Dictionary of source types
The logbook is a book in which are recorded the state of the wind and weather, the course of the vessel, the distance run daily, latitude, longitude, and any occurrence of importance, whether at sea or at port. Logbooks are all compiled by hand by the captains or an officer.
Logbooks use to have the same standardized format first using handwritten form to create sections, and later in printed pages. In the first and the last pages of the book, the identification data of the ship are mentioned generally: name, type, tonnage, owner, captain, port registry and the unique telegraphic code, validated by the authorities with the note of the exact number of the pages of the book. The logbook had to be compiled once a day and determined the singladura, the day run, from noon to noon. Though navigation or weather information was the core of the logbooks, sometimes the entries also gave information about the ship operation services, daily life, trade routes and the duration of voyage, accidents, illnesses, or deaths. In case of shipwreck, accident or whatever incidence that may occur, the ship logbook was the sine qua non written accepted evidence upon which testimonies had to coincide and legal decisions had to be made.

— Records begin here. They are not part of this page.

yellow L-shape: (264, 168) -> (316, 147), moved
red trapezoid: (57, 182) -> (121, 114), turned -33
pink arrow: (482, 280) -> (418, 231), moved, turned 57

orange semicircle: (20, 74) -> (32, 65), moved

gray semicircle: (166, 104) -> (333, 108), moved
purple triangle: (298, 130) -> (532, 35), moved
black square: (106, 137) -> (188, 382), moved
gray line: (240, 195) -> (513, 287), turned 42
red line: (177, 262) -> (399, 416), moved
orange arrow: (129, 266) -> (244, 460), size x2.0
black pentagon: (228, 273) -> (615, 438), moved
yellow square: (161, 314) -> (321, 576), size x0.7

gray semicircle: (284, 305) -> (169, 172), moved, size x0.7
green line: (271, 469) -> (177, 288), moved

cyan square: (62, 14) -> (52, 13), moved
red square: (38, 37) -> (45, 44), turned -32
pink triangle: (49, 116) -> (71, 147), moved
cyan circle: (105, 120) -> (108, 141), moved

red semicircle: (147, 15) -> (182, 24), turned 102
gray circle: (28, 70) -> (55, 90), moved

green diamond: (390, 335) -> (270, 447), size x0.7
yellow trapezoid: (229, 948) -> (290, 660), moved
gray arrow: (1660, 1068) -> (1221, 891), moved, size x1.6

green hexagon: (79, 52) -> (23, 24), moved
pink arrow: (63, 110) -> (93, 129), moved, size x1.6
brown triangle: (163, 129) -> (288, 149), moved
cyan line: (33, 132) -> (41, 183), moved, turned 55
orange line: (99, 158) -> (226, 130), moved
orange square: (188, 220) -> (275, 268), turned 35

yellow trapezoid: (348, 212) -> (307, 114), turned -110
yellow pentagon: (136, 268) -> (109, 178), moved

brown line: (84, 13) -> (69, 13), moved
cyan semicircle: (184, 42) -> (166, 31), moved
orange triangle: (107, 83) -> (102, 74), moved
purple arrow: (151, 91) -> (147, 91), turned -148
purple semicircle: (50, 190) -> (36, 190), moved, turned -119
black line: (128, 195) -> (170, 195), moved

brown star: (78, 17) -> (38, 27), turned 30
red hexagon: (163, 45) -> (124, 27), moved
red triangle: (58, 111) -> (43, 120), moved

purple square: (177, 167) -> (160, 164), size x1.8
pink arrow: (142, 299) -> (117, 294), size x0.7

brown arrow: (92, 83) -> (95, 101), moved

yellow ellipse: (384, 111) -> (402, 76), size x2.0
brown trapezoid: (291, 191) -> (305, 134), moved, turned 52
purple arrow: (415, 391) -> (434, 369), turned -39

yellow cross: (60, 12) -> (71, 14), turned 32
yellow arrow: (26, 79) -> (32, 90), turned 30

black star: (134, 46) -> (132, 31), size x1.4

There is sometimes confusion between Diario de Navegación and another source, the Cuaderno de Bitácola. The latter is the fast register of the daily aspects of navigation, as a draft, that later should be copied in the Diario, which is the formal register of the navigation. Leaving apart legal and administrative consideration, both contain similar information for the researcher. Moreover, as different countries have the same kind of Diario with slight differences, we can use the term logbook to include any variety of this source.
One problem in the analysis of this source is the position of the coordinates due to the meridian used by the captains in different moments. For example, before 1884, when the Greenwich Meridian was adopted, Spanish shipmasters used the Cadiz Meridian. Even before adopting as a meridian Cadiz, it was popular to use a Meridian that goes through El Hierro Island, in the Canary Island, or more rarely Tenerife. To make things more confusing, there were even two different Cadiz meridians. Most of the Spanish logbooks used Cadiz Meridian before 1907. Thus, to normalize Spanish sailing with that of other countries, one must calculate the difference between Cadiz and Greenwich by extracting 6º 17’ 15” when sailing eastward and by adding the same coordinates if sailing westwards from Greenwich.